--- DATA EXTRACT ---

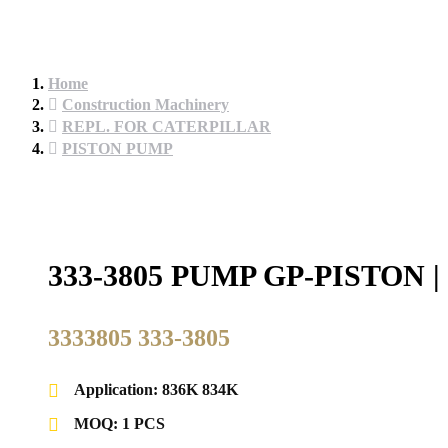
Home
Construction Machinery
REPL. FOR CATERPILLAR
PISTON PUMP
333-3805 PUMP GP-PISTO
3333805 333-3805
Application: 836K 834K
MOQ: 1 PCS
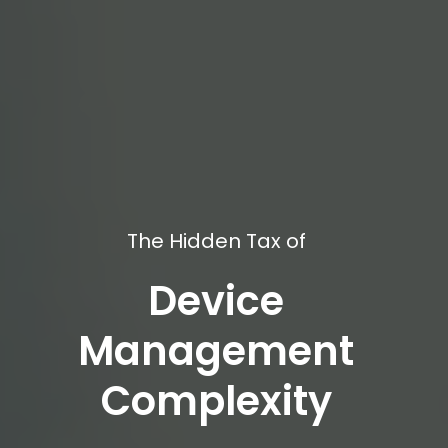
The Hidden Tax of
Device
Management
Complexity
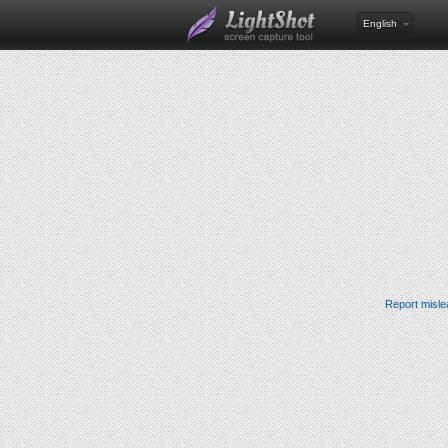
English
Report misle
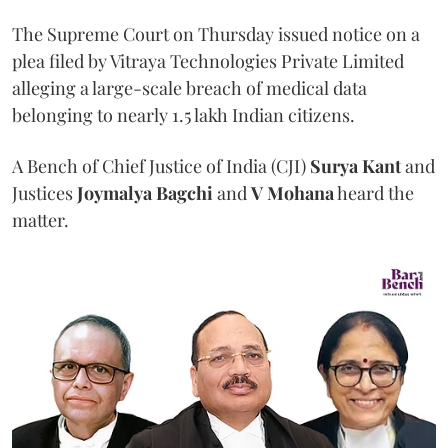
The Supreme Court on Thursday issued notice on a
plea filed by Vitraya Technologies Private Limited
alleging a large-scale breach of medical data
belonging to nearly 1.5 lakh Indian citizens.
A Bench of Chief Justice of India (CJI)
Surya Kant
and
Justices
Joymalya Bagchi
and
V Mohana
heard the
matter.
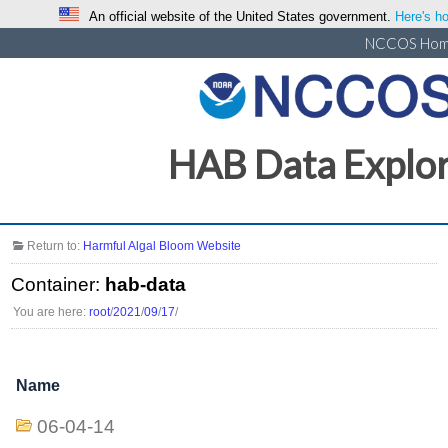
An official website of the United States government.
Here's ho
NCCOS Ho
HAB Data Explo
Return to:
Harmful Algal Bloom Website
Container:
hab-data
You are here:
root
/
2021
/
09
/
17
/
Name
06-04-14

---

> **ACTION ITEM**
If the data includes images, omit them, and set down everything else exactly as above.

> **RESPONSE FOR THIS EXERCISE**
Home
Construction Machinery
REPL. FOR CATERPILLAR
PISTON PUMP
333-3805 PUMP GP-PISTO
3333805 333-3805
Application: 836K 834K
MOQ: 1 PCS
The Hidden Tax of
Device
Management
Complexity
English
Report misle
The Supreme Court on Thursday issued notice on a
plea filed by Vitraya Technologies Private Limited
alleging a large-scale breach of medical data
belonging to nearly 1.5 lakh Indian citizens.
A Bench of Chief Justice of India (CJI)
Surya Kant
and
Justices
Joymalya Bagchi
and
V Mohana
heard the
matter.
An official website of the United States government.
Here's ho
NCCOS Ho
HAB Data Explo
Return to:
Harmful Algal Bloom Website
Container:
hab-data
You are here:
root
/
2021
/
09
/
17
/
Name
06-04-14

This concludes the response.